• _Given records_
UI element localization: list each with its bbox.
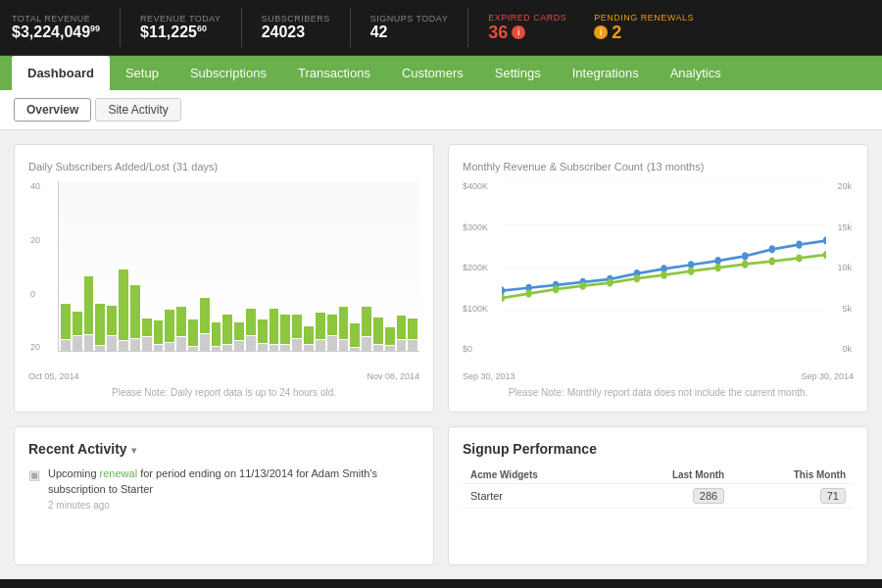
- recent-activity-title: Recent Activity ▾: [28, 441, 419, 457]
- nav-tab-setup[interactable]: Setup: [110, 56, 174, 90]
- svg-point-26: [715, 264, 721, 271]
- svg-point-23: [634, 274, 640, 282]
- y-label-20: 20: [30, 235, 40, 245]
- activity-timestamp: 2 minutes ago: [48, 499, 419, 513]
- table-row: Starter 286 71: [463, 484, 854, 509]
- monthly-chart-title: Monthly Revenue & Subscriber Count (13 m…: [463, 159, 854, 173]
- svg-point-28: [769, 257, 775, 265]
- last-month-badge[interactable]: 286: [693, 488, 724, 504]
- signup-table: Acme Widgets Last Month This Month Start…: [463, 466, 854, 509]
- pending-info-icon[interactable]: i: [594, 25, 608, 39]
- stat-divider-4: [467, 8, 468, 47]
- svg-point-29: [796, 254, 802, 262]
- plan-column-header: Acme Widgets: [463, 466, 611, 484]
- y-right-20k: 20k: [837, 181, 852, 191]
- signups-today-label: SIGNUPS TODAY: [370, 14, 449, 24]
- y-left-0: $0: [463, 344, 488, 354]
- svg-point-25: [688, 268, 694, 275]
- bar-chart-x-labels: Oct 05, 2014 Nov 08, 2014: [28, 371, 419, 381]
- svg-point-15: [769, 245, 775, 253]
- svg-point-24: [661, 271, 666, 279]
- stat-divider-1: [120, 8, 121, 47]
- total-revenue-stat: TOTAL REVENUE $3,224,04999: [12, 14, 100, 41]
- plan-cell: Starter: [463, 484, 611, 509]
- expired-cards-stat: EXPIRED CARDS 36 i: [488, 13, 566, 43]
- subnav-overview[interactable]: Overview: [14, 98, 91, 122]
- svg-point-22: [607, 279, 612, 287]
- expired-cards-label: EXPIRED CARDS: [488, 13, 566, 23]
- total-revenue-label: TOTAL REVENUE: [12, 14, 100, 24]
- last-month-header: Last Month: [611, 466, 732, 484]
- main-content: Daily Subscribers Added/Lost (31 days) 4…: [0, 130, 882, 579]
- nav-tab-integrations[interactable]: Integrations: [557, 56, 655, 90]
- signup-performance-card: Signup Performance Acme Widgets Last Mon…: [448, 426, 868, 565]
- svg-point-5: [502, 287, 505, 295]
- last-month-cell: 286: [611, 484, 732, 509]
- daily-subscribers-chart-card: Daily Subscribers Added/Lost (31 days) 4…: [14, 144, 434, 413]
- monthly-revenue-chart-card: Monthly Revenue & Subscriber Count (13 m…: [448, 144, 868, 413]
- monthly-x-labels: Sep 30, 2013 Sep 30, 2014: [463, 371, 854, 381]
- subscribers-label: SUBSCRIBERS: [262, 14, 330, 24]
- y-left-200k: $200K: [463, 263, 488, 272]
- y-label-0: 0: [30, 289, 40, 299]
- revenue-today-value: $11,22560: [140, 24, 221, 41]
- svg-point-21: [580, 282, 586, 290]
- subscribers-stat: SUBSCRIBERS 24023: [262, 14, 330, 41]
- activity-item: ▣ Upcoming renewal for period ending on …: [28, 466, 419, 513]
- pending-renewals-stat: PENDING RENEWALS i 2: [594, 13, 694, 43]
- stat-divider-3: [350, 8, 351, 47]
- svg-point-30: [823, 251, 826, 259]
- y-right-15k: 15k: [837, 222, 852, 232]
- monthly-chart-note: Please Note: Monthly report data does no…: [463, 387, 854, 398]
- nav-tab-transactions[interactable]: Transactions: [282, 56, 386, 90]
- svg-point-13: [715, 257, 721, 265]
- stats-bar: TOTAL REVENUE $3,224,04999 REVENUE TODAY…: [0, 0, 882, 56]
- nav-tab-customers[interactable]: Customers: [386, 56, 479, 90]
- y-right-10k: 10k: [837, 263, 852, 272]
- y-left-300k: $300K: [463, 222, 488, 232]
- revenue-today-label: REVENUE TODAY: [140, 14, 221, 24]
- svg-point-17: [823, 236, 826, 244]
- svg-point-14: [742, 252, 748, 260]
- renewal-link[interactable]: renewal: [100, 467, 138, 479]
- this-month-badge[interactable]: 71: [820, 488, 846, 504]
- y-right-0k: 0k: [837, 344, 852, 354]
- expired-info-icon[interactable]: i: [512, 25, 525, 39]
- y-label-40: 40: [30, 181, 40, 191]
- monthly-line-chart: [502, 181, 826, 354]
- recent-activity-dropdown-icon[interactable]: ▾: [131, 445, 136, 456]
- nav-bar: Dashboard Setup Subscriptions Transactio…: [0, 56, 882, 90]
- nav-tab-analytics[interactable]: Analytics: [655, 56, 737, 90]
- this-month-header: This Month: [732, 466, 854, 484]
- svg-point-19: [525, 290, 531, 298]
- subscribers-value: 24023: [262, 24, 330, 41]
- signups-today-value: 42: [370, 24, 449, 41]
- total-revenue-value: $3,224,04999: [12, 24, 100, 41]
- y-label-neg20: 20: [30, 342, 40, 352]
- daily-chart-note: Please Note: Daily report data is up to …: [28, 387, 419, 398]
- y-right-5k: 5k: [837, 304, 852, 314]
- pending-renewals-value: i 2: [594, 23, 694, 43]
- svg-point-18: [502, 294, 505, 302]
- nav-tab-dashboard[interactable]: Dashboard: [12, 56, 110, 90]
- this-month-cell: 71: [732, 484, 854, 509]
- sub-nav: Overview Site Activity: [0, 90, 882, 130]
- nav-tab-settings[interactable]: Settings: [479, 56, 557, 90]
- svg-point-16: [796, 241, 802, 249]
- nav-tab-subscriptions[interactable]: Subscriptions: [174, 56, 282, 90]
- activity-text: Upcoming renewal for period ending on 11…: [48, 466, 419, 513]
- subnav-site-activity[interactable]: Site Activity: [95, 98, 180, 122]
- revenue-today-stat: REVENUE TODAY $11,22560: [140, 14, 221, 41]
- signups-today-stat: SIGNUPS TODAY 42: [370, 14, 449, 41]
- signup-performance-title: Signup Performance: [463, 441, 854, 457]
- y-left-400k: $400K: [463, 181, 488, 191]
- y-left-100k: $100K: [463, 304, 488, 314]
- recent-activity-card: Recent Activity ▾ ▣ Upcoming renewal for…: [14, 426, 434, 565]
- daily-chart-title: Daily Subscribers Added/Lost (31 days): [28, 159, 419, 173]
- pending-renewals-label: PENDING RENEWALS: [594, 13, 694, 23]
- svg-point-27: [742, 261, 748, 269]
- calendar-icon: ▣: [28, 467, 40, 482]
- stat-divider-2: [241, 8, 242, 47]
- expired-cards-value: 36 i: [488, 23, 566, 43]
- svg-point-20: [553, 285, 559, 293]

==

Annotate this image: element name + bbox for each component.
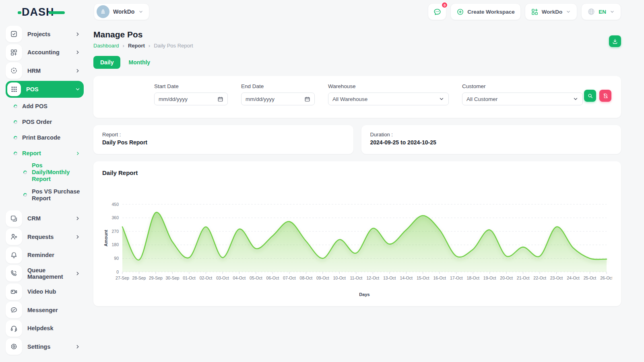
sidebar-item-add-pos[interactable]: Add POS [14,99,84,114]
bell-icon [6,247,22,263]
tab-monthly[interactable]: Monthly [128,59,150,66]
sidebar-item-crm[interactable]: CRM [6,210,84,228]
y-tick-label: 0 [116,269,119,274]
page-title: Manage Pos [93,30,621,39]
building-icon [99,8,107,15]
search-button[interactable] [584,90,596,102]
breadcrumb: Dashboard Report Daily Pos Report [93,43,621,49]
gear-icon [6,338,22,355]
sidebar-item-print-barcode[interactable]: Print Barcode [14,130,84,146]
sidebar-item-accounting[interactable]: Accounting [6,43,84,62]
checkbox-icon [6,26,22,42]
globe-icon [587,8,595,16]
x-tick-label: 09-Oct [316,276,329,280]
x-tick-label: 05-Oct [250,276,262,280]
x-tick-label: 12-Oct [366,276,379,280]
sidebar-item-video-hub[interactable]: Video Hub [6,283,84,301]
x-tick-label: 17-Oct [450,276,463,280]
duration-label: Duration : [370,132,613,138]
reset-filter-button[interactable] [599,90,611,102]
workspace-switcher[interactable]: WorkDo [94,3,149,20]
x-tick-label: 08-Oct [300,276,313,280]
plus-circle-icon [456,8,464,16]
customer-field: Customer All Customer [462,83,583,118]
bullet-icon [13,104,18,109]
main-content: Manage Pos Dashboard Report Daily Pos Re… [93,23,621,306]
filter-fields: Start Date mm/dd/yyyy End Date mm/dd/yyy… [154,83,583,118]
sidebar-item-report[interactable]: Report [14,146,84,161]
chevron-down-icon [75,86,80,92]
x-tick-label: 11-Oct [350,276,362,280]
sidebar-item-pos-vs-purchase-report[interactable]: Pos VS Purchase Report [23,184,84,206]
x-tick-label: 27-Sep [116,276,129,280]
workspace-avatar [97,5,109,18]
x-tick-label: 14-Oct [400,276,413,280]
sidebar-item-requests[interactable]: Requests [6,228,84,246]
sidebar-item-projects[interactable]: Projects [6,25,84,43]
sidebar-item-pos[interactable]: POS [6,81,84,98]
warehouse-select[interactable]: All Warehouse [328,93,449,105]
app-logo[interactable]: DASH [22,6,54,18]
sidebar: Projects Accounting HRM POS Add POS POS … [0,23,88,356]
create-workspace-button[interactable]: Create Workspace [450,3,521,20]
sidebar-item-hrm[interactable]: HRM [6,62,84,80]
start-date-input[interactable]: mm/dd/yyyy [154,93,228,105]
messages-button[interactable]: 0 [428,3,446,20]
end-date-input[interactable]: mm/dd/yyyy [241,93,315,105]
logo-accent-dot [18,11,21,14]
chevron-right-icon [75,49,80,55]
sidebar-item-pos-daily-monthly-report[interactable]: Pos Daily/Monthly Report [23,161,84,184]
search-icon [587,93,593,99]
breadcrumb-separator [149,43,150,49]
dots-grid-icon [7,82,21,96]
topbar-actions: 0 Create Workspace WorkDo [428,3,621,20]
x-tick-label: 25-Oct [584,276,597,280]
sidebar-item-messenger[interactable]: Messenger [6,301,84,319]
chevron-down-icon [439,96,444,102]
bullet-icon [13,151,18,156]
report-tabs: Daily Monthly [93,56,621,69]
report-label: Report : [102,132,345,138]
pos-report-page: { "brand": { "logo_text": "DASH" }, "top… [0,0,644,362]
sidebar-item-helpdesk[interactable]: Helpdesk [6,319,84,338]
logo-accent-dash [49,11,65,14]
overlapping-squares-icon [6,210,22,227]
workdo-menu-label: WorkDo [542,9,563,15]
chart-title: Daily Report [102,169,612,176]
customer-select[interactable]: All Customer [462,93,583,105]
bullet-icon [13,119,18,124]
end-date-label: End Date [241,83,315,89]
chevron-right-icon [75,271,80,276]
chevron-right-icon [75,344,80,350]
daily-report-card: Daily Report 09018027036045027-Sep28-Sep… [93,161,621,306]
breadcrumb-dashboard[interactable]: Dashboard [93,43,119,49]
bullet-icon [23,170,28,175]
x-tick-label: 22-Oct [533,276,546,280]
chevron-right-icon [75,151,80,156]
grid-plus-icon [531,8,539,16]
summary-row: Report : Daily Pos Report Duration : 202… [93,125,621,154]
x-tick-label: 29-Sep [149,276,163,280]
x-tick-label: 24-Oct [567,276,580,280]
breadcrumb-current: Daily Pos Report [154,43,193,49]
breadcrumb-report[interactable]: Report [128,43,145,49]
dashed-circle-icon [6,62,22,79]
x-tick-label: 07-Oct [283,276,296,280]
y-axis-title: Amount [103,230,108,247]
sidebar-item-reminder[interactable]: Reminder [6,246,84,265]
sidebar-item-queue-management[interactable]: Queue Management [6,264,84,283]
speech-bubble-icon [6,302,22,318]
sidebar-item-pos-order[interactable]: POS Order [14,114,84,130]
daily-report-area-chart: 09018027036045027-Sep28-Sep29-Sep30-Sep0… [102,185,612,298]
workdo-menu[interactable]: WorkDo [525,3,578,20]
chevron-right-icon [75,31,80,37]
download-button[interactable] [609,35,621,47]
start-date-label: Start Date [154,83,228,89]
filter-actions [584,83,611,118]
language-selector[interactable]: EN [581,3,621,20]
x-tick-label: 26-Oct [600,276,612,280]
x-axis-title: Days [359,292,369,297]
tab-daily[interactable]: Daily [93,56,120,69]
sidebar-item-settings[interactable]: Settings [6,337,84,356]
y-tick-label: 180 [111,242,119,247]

* * *

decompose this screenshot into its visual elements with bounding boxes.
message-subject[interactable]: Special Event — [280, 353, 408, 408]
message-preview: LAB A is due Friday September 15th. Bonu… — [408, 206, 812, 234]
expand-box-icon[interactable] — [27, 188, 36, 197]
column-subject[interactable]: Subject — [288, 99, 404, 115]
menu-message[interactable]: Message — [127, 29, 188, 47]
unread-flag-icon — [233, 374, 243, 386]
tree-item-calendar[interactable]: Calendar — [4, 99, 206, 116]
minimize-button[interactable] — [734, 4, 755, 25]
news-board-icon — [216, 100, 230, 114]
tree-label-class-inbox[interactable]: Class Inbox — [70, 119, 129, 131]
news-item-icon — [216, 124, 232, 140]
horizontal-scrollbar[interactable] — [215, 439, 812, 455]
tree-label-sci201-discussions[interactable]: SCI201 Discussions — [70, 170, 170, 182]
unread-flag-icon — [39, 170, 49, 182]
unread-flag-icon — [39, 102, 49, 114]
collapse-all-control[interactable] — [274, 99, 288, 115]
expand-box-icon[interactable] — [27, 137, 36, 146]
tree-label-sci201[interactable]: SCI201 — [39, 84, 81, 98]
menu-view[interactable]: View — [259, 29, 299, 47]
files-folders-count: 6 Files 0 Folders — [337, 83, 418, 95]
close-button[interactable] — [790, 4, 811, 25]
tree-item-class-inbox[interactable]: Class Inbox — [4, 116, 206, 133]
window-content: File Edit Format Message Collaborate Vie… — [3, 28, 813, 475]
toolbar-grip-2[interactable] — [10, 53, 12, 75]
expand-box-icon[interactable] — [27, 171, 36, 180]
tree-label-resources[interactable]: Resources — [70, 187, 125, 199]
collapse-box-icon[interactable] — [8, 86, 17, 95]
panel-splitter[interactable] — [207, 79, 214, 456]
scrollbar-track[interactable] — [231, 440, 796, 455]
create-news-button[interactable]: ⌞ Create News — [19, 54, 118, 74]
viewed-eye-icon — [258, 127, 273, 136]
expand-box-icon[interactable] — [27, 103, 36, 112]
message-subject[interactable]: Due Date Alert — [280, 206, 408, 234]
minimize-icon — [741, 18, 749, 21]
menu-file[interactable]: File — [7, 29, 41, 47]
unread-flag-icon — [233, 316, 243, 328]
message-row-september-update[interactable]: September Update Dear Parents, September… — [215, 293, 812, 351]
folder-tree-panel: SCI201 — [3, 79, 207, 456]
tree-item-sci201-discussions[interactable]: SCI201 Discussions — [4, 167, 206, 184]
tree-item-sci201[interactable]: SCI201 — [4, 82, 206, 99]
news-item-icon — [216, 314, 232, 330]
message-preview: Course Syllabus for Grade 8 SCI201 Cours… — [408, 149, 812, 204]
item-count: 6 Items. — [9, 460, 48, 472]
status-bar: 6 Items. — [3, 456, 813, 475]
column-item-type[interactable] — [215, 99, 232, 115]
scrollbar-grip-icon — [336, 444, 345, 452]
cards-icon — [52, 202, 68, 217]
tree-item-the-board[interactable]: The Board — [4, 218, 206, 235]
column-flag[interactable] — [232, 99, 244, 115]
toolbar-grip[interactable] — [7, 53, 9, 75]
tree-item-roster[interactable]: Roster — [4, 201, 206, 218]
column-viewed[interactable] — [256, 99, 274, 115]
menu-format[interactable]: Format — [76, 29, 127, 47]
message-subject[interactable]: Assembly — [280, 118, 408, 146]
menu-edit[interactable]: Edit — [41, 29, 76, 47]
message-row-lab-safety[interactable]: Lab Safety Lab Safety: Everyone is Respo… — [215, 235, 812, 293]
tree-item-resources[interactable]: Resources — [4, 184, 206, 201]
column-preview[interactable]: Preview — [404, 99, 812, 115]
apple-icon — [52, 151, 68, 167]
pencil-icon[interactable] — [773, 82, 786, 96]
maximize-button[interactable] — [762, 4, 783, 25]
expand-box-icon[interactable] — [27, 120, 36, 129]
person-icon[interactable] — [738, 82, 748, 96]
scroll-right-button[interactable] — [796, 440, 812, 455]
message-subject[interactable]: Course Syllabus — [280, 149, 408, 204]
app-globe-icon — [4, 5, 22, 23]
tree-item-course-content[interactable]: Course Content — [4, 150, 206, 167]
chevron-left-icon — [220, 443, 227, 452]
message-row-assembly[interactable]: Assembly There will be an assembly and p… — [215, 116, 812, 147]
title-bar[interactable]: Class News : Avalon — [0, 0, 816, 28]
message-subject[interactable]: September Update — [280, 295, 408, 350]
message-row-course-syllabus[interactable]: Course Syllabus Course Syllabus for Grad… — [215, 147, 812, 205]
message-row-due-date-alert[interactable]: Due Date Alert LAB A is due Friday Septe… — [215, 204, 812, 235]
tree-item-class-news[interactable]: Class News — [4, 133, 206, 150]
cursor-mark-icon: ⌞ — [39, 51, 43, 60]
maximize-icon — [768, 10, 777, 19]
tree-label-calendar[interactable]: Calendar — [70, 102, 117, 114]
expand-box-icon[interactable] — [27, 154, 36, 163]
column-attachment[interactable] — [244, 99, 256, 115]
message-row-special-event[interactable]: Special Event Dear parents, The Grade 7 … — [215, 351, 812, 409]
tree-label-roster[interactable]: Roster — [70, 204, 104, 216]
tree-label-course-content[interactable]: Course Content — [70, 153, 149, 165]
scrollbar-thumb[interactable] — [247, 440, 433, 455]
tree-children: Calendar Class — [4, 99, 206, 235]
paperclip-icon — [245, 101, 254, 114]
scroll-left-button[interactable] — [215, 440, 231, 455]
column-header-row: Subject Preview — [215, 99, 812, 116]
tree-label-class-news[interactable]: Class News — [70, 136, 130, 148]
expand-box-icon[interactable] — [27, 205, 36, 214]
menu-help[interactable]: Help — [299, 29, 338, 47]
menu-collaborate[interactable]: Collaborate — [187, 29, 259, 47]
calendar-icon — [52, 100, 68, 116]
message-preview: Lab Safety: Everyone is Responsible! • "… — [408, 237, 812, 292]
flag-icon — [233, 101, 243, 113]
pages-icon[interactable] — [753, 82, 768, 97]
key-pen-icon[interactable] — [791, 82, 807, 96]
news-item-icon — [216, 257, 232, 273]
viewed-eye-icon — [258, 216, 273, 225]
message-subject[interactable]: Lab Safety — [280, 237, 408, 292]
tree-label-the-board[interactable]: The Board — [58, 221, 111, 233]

• _Exercise goal_
Search the entries for the word "each", then gather every line that has it.

• _Output of the task_
UI element localization: list each with its bbox.
Annotate this image: element name + bbox for each component.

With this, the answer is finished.